A forecasted cold spell and weak winds helped the benchmark emissions prices in the European Union hit an intraday record of EUR 101.16 per ton of carbon dioxide equivalent. Analysts are also pointing to technical factors and speculative investment that are adding upward pressure in the market.
The energy crisis in the EU has subsided for now as gas weakened under EUR 50 per MWh to the lowest level in a year and a half. Before turning their focus on storage levels of fossil fuels for next winter, energy producers, suppliers and consumers are currently facing a surge in prices of permits for emissions of carbon dioxide and other greenhouse gases.

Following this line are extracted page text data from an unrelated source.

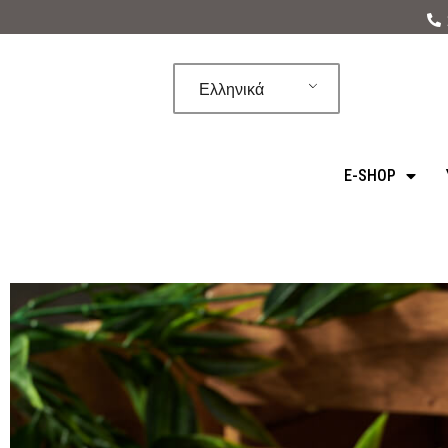
Μεταπηδήστε
στο
Ελληνικά
περιεχόμενο
E-SHOP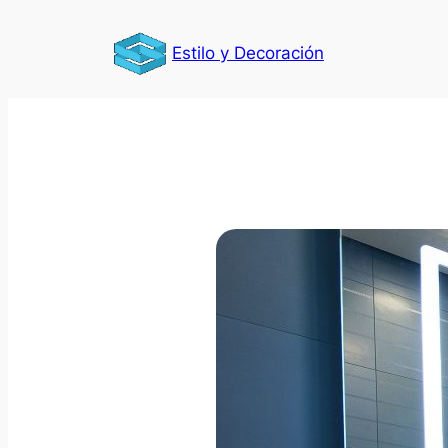
Saltar
al
Estilo y Decoración
contenido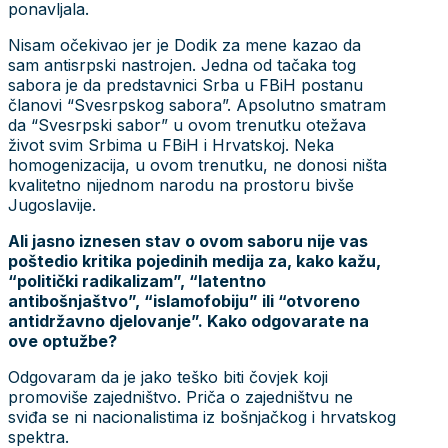
ponavljala.
Nisam očekivao jer je Dodik za mene kazao da
sam antisrpski nastrojen. Jedna od tačaka tog
sabora je da predstavnici Srba u FBiH postanu
članovi “Svesrpskog sabora”. Apsolutno smatram
da “Svesrpski sabor” u ovom trenutku otežava
život svim Srbima u FBiH i Hrvatskoj. Neka
homogenizacija, u ovom trenutku, ne donosi ništa
kvalitetno nijednom narodu na prostoru bivše
Jugoslavije.
Ali jasno iznesen stav o ovom saboru nije vas
poštedio kritika pojedinih medija za, kako kažu,
“politički radikalizam”, “latentno
antibošnjaštvo”, “islamofobiju” ili “otvoreno
antidržavno djelovanje”. Kako odgovarate na
ove optužbe?
Odgovaram da je jako teško biti čovjek koji
promoviše zajedništvo. Priča o zajedništvu ne
sviđa se ni nacionalistima iz bošnjačkog i hrvatskog
spektra.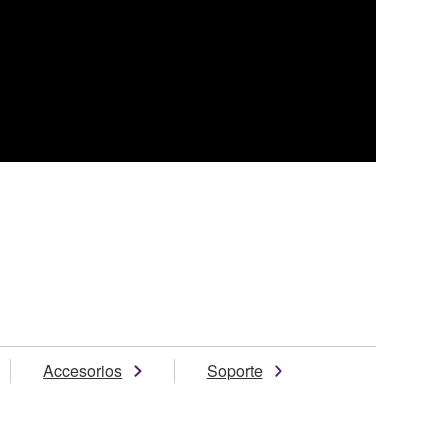
Accesorios
Soporte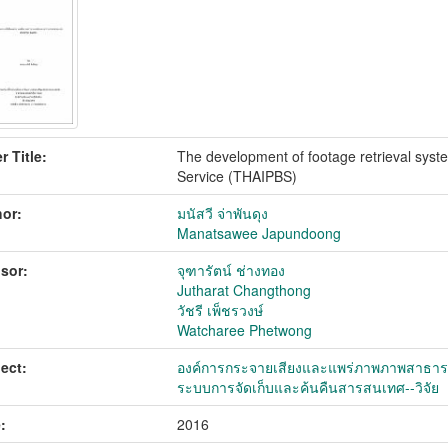
r Title:
The development of footage retrieval syst
Service (THAIPBS)
or:
มนัสวี จ่าพันดุง
Manatsawee Japundoong
sor:
จุฑารัตน์ ช่างทอง
Jutharat Changthong
วัชรี เพ็ชรวงษ์
Watcharee Phetwong
ect:
องค์การกระจายเสียงและแพร่ภาพภาพสาธาร
ระบบการจัดเก็บและค้นคืนสารสนเทศ--วิจัย
:
2016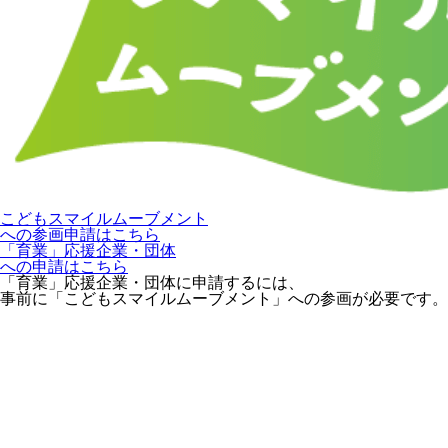
こどもスマイルムーブメント
への参画申請はこちら
「育業」応援企業・団体
への申請はこちら
「育業」応援企業・団体に申請するには、
事前に「こどもスマイルムーブメント」への参画が必要です。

The previous peak occurred in August, at the height of the energy crisis. The revival of fossil fuel demand in the wake of Russia’s invasion of Ukraine contributed to upward pressure over the past year. The intraday price of the benchmark futures contract, jumped today to as high as EUR 101.16 per ton of CO2 equivalent at the ICE Endex exchange.
Stronger economy implies more demand for CO2 certificates
Market participants have attributed the latest rally in carbon allowances to unfavorable weather forecasts for northern Europe – with temperatures seen below seasonal average in combination with weak winds.
Europe is trying to reduce its dependence on Russian fossil fuels, but in turn it has revived the domestic coal industry and switched to LNG from the US and the Middle East
The demand for CO2 permits, which are bought and sold under the European Union’s Emissions Trading System (EU ETS), is set to persist or even grow if the economy remains relatively robust. The continent has a long way to go before ending its dependence on Russian fossil fuels. At the same time, it has been purchasing massive amounts of liquefied natural gas (LNG) from the United States and the Middle East.
The war in Ukraine has prompted a return to domestic coal, the most carbon-intensive fuel, for electricity production. At the same time, Germany is preparing to shut down its last three nuclear power plants while neighboring France is struggling to recover its nuclear fleet from massive breakdowns.
Pressure to decarbonize is strengthening in EU
The EU has imposed temporary measures to prop up electricity production in light of the energy crisis, but at the same time it is cutting its longer-term decarbonization deadlines. Among other issues affecting CO2 prices, traders have also been pointing to speculative buying and some technical market factors.
Ulf Ek from Northlander Commodity Advisors estimated that carbon allowances could hit EUR 150 per ton by next winter, Bloomberg reported.
Rising CO2 emission prices are beneficial for the development of decarbonization technologies
For comparison, Ptolemaida 5, the newest coal power plant in Europe, is emitting one ton of CO2 per megawatt-hour of electricity, while older lignite-fired facilities in Greece release 1.4 tons per megawatt-hour.
When CO2 prices rise, technologies like carbon capture and storage and renewable hydrogen production become more attractive, especially because the EU uses the proceeds from permit sales to subsidize the development and deployment of decarbonization solutions. However, such systems are still far from profitable.
December futures were up almost 2% for the day at 14:37, trading for EUR 100.3 per ton.